Do Hadoop and the Cloud Mean the End of the Closed Data Warehouse?


The data warehouse business has been great for at least a decade as almost every sizable company has been finding itself awash in data that it could not bring itself to part with, and was willing to pay a lot to have it stored, organized, and analyzed. But in an era of open tools – such as Hadoop - plus a push to lower costs by using commodity hardware, has the clock started to tick down on closed data warehouses?

Data warehouses are fairly simple. They are built to accommodate a business’s data, often its structured data, although with a little tweaking unstructured data can be stored in them too.

Everything is usually kept inside a relational database and - as always with relational databases - the upside is speed of processing and the downsides are some inflexibility about kinds of data that can be handled along with heavy demands for costly hardware to run the SQL databases.

But as businesses look to cut costs, particularly with open source, and as commodity servers in the cloud become a new standard for running IT operations, this basic structure is beginning to be questioned.

Over the long term, private warehouses will continue to thrive, but they likely will make themselves open to manipulation by open tools such as Hadoop and NoSQL databases. It’s increasingly said that enterprise needs a new data fabric that accommodates the growing diversity of data types. Hybrid kinds of arrangements - where relational databases blend in with NoSQL databases - will likely emerge as solutions, at least in the short term.

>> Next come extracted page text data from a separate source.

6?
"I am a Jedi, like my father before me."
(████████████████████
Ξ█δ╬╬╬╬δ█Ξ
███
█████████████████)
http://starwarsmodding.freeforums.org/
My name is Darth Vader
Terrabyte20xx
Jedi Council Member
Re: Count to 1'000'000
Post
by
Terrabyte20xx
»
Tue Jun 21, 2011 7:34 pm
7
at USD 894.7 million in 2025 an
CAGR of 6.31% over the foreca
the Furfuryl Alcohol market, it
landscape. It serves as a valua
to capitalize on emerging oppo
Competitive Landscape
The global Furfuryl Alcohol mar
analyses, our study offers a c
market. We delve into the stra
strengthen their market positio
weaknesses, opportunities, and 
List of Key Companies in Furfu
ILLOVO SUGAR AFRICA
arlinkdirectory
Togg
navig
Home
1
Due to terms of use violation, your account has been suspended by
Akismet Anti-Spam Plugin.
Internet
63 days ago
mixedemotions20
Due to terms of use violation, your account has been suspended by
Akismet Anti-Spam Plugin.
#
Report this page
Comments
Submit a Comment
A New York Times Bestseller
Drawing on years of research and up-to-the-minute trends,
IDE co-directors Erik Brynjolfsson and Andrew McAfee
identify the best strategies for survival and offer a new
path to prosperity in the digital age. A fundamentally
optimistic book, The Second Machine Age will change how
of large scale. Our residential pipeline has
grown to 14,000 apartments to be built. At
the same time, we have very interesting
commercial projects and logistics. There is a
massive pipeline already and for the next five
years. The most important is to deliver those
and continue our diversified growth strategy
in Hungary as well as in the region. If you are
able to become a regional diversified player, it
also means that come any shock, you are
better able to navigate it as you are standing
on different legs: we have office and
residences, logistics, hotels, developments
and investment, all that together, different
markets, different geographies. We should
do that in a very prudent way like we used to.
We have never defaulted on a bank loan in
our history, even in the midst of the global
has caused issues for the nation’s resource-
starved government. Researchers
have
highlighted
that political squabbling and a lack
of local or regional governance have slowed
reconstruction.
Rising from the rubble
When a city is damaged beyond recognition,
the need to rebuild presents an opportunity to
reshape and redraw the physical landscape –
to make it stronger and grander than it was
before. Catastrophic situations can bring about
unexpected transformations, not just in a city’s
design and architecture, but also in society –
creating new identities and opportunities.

But the other reality is that ours is an era of humongous data - really, really big data - and inevitably that will break many, perhaps not all, data warehouses as presently conceived. What’s keenly needed is big and fast data and the latter of course is not always easy to achieve with Hadoop, but there’s a stampede of plug-ins and tweaks designed to coax Hadoop into realtime, fast processing.

MongoDB of course already has announced integration with Hadoop that allows MongoDB data sets also to be manipulated by Hadoop and a plus is that data set size - for all practical purpose - ceases to be much of an issue. However big the data, bring it on.

The key of course is that - in their essences - Hadoop and MongoDB are fundamentally very different. MongoDB was written for data storage, not processing, and also data retrieval, while Hadoop was written to process data, particularly massive data sets. But those differences are why they can work together.

Processing can be done in Hadoop, then sent for storage in MongoDB, building on the strengths of each. And that is exactly the kind of strengths needed in a world where the new normal is really big data.

Ask yourself this, do you envision data warehousing needs diminishing, holding the same, or growing?

If the last, get to know Hadoop because it will become a part of your life. At least you will hope it does.